For tensile strength, the strength of a material is linked to the Yield Strength, defined as a material’s ability to resist being deformed elastically (non-permanently). From strongest to weakest, the materials rank in terms of tensile yield strength as:
- Carbon Fiber: 3200 MPa
- Steel: 350 MPa
- Aluminum: 276 MPa
- Plastic: 45 MPa (Nylon)
The strongest carbon fiber composites can be 10x stronger than steel while also being 5 times lighter respectively. Glass-reinforced plastics can be stronger, but for the most part plastics are the weakest in terms of tensile yield strength.
I think it’s important in these situations to define what ‘strong’ means. In materials, ‘Strong’ is a red herring and has no real meaning. There is tensile strength, compressive strength, flexural strength(specifically for plastics), tortional strength, impact resistance.
Clarifying that you’re talking specifically about tensile strength shows that you understand the differences in material properties
@SnareJunkie Absolutely! That’s a point I was meaning to address because “strong” has multiple meanings. Will fix that in the solution above.

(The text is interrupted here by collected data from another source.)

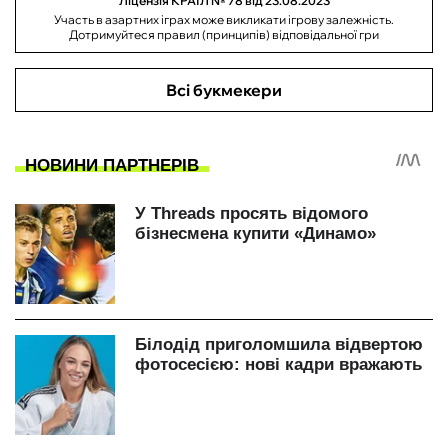
Ліцензія КРАІЛ № 78 від 23.08.2023
Участь в азартних іграх може викликати ігрову залежність.
Дотримуйтеся правил (принципів) відповідальної гри
Всі букмекери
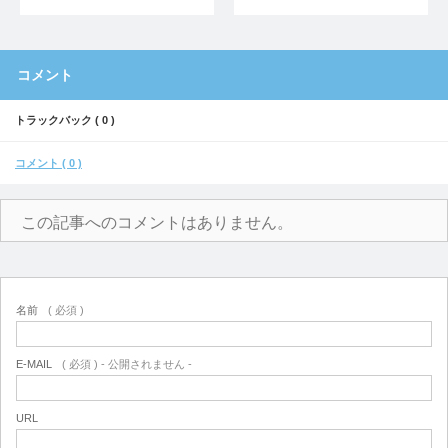
コメント
トラックバック ( 0 )
コメント ( 0 )
この記事へのコメントはありません。
名前
( 必須 )
E-MAIL
( 必須 ) - 公開されません -
URL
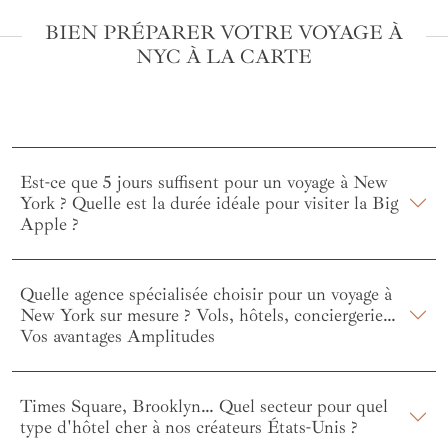
BIEN PRÉPARER VOTRE VOYAGE À
NYC À LA CARTE
Est-ce que 5 jours suffisent pour un voyage à New
York ? Quelle est la durée idéale pour visiter la Big
Apple ?
Quelle agence spécialisée choisir pour un voyage à
New York sur mesure ? Vols, hôtels, conciergerie…
Vos avantages Amplitudes
Times Square, Brooklyn… Quel secteur pour quel
type d'hôtel cher à nos créateurs États-Unis ?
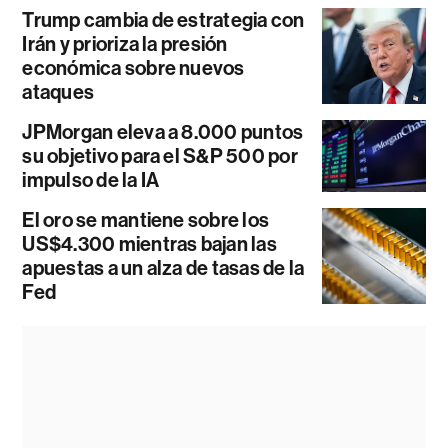
Trump cambia de estrategia con
Irán y prioriza la presión
económica sobre nuevos
ataques
JPMorgan eleva a 8.000 puntos
su objetivo para el S&P 500 por
impulso de la IA
El oro se mantiene sobre los
US$4.300 mientras bajan las
apuestas a un alza de tasas de la
Fed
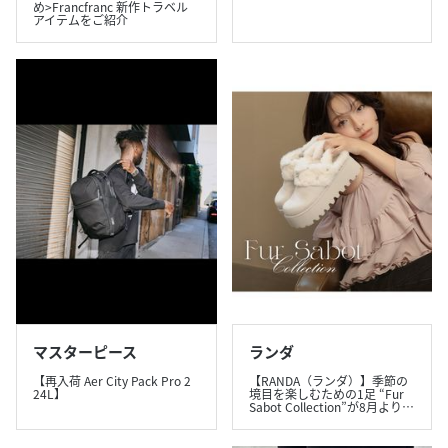
め>Francfranc 新作トラベル
アイテムをご紹介
マスターピース
ランダ
【再入荷 Aer City Pack Pro 2
【RANDA（ランダ）】季節の
24L】
境目を楽しむための1足 “Fur
Sabot Collection”が8月より…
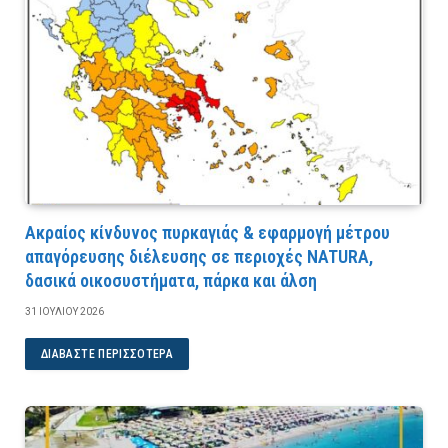
Ακραίος κίνδυνος πυρκαγιάς & εφαρμογή μέτρου
απαγόρευσης διέλευσης σε περιοχές NATURA,
δασικά οικοσυστήματα, πάρκα και άλση
31 ΙΟΥΛΊΟΥ 2026
ΔΙΑΒΆΣΤΕ ΠΕΡΙΣΣΌΤΕΡΑ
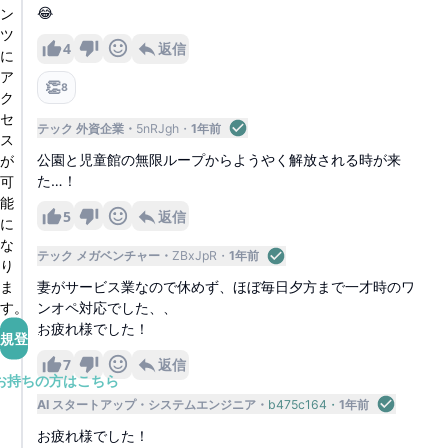
ン
😂
ツ
4
返信
に
ア
👏
8
ク
セ
テック 外資企業
5nRJgh
1年前
ス
公園と児童館の無限ループからようやく解放される時が来
が
た…！
可
能
5
返信
に
な
テック メガベンチャー
ZBxJpR
1年前
り
ま
妻がサービス業なので休めず、ほぼ毎日夕方まで一才時のワ
す。
ンオペ対応でした、、
お疲れ様でした！
規登録
7
返信
お持ちの方はこちら
AI スタートアップ
システムエンジニア
b475c164
1年前
お疲れ様でした！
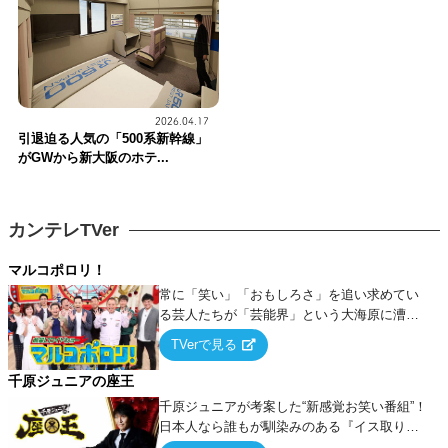
2026.04.17
引退迫る人気の「500系新幹線」
がGWから新大阪のホテ...
カンテレTVer
マルコポロリ！
常に「笑い」「おもしろさ」を追い求めてい
る芸人たちが「芸能界」という大海原に漕ぎ
出でて、新たなオモシロ人間を発掘する！
TVerで見る
千原ジュニアの座王
千原ジュニアが考案した“新感覚お笑い番組”！
日本人なら誰もが馴染みのある『イス取りゲ
ーム』をベースに、大喜利・ギャグ・モノボ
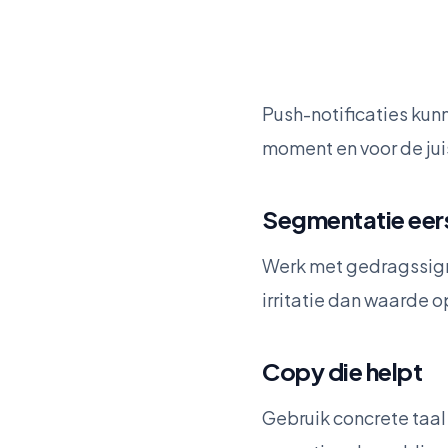
Push-notificaties kunn
moment en voor de jui
Segmentatie eer
Werk met gedragssign
irritatie dan waarde o
Copy die helpt
Gebruik concrete taal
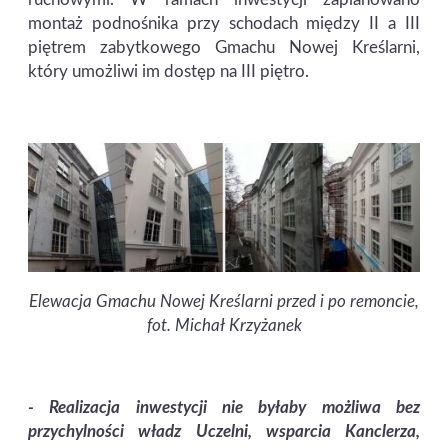
montaż podnośnika przy schodach między II a III
piętrem zabytkowego Gmachu Nowej Kreślarni,
który umożliwi im dostęp na III piętro.
Elewacja Gmachu Nowej Kreślarni przed i po remoncie,
fot. Michał Krzyżanek
-
Realizacja inwestycji nie byłaby możliwa bez
przychylności władz Uczelni, wsparcia Kanclerza,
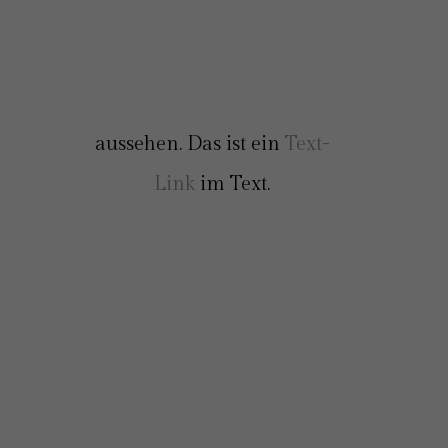
Das ist ein Blindtext. An ihm kann
man sehen, ob alle Buchstaben da
sind und wie sie
aussehen. Das ist ein
Text-
Link
im Text.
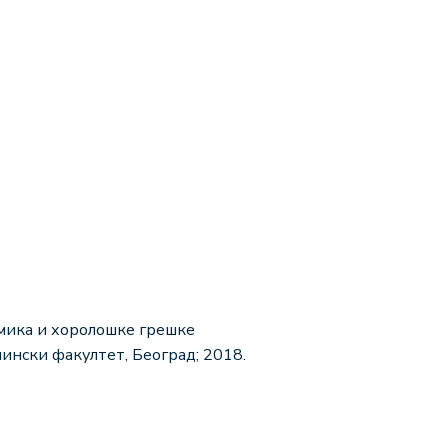
мика и хоролошке грешке
ински факултет, Београд; 2018.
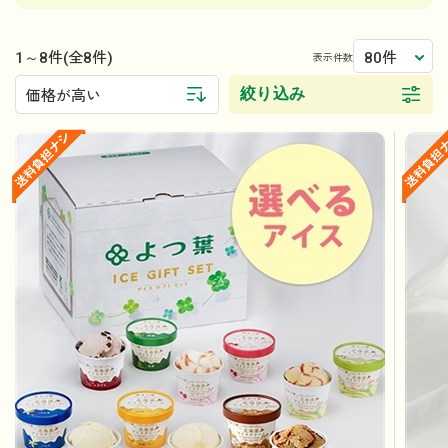
1～8件
80件
(全8件)
表示件数
絞り込み
価格が高い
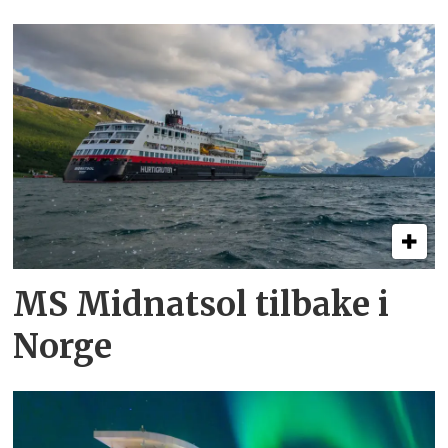
MS Midnatsol tilbake i
Norge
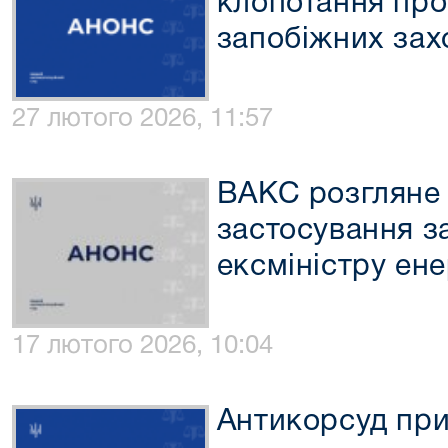
клопотання про
запобіжних зах
27 лютого 2026, 11:57
ВАКС розгляне
застосування з
ексміністру ен
17 лютого 2026, 10:04
Антикорсуд при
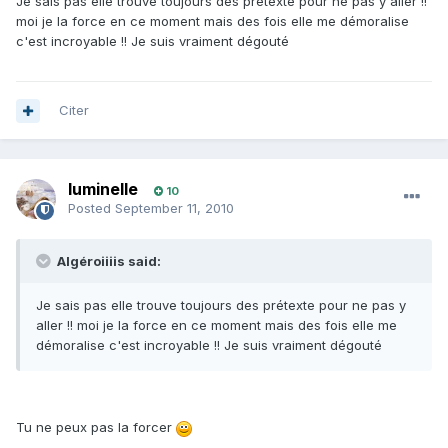
Je sais pas elle trouve toujours des prétexte pour ne pas y aller !!
moi je la force en ce moment mais des fois elle me démoralise
c'est incroyable !! Je suis vraiment dégouté
Citer
luminelle
10
Posted
September 11, 2010
Algéroiiiis said:
Je sais pas elle trouve toujours des prétexte pour ne pas y
aller !! moi je la force en ce moment mais des fois elle me
démoralise c'est incroyable !! Je suis vraiment dégouté
Tu ne peux pas la forcer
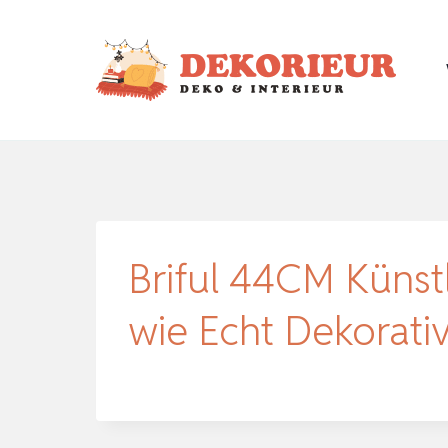
Zum
Inhalt
springen
Briful 44CM Künst
wie Echt Dekorat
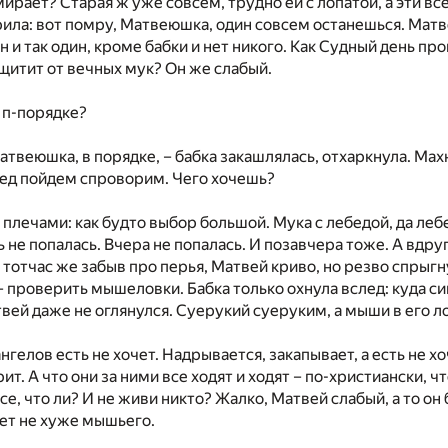
мирает? Старая ж уже совсем, трудно ей с лопатой, а эти все
рила: вот помру, Матвеюшка, один совсем останешься. Матв
н и так один, кроме бабки и нет никого. Как Судный день про
ащитит от вечных мук? Он же слабый.
в п-порядке?
Матвеюшка, в порядке, – бабка закашлялась, отхаркнула. Мах
бед пойдем спроворим. Чего хочешь?
плечами: как будто выбор большой. Мука с лебедой, да лебе
 не попалась. Вчера не попалась. И позавчера тоже. А вдру
тотчас же забыв про перья, Матвей криво, но резво спрыгну
– проверить мышеловки. Бабка только охнула вслед: куда си
ей даже не оглянулся. Суерукий суеруким, а мыши в его ло
нгелов есть не хочет. Надрывается, закапывает, а есть не хо
ит. А что они за ними все ходят и ходят – по-христиански, ч
се, что ли? И не живи никто? Жалко, Матвей слабый, а то он 
дет не хуже мышьего.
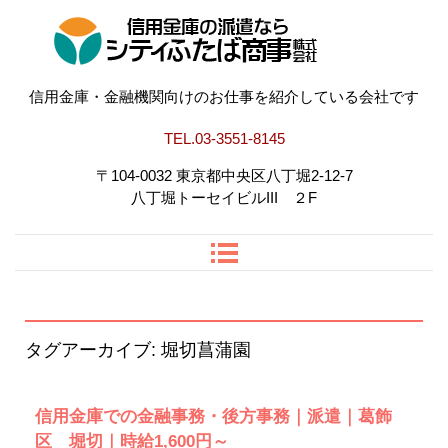
信用金庫・金融機関専門の派遣なら｜シティ
信用金庫・金融機関向けのお仕事を紹介している会社です
ふたば商事（株）
TEL.
03-3551-8145
〒104-0032 東京都中央区八丁堀2-12-7
八丁堀トーセイビルIII ２F
タグアーカイブ:
堀切菖蒲園
信用金庫での金融事務・後方事務｜派遣｜葛飾
区 堀切｜時給1,600円～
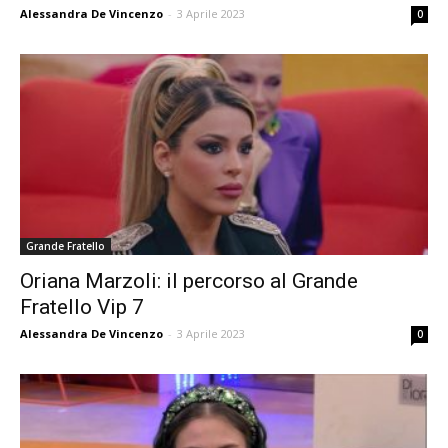
Alessandra De Vincenzo
-
3 Aprile 2023
0
Grande Fratello
Oriana Marzoli: il percorso al Grande
Fratello Vip 7
Alessandra De Vincenzo
-
3 Aprile 2023
0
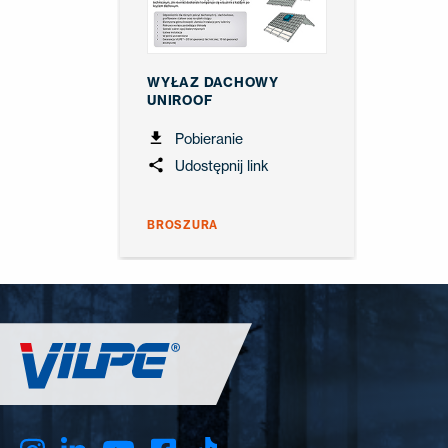
WYŁAZ DACHOWY
UNIROOF
Pobieranie
Udostępnij link
BROSZURA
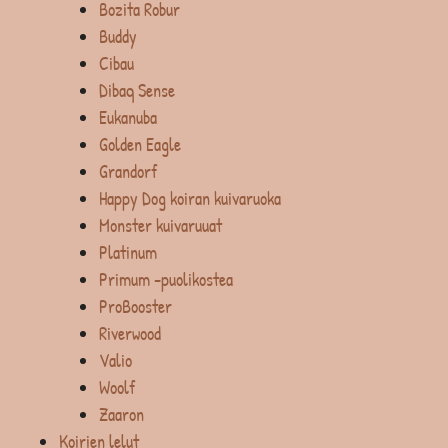
Bozita Robur
Buddy
Cibau
Dibaq Sense
Eukanuba
Golden Eagle
Grandorf
Happy Dog koiran kuivaruoka
Monster kuivaruuat
Platinum
Primum -puolikostea
ProBooster
Riverwood
Valio
Woolf
Zaaron
Koirien lelut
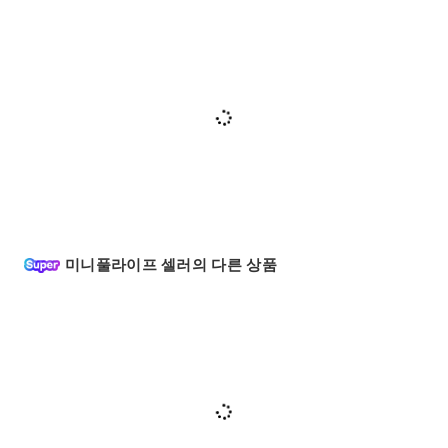
미니풀라이프 셀러의 다른 상품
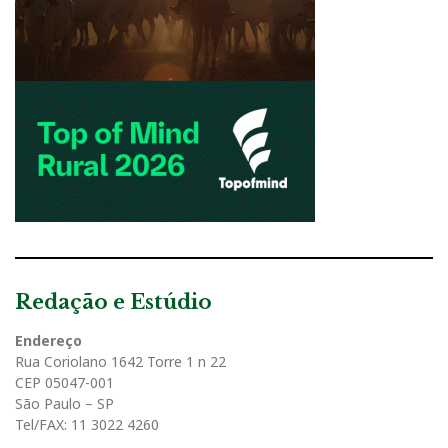
Redação e Estúdio
Endereço
Rua Coriolano 1642 Torre 1 n 22
CEP 05047-001
São Paulo – SP
Tel/FAX: 11 3022 4260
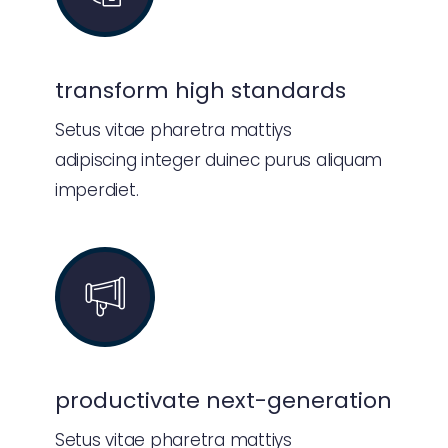
transform high standards
Setus vitae pharetra mattiys
adipiscing integer duinec purus aliquam
imperdiet.
productivate next-generation
Setus vitae pharetra mattiys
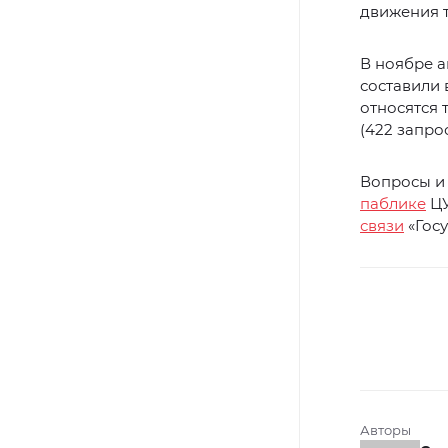
движения т
В ноябре а
составили 
относятся 
(422 запрос
Вопросы и 
паблике
ЦУ
связи
«Госу
Авторы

Carbon fiber > steel > aluminum > plastic for tensile and yield strength
on the ranking you’ve listed carbon fiber’s yield strength to be 3200Mpa, which is 3.2GPa. shouldn’t that be less than steel, with a listed yield strength of 350 GPa(which i think you might have a typo)
Hey @jacker2011, great point! My apologies, I double-checked the numbers used as a reference and Steel’s tensile strength should have been listed in MPa, not GPa. Thanks for pointing out the typo.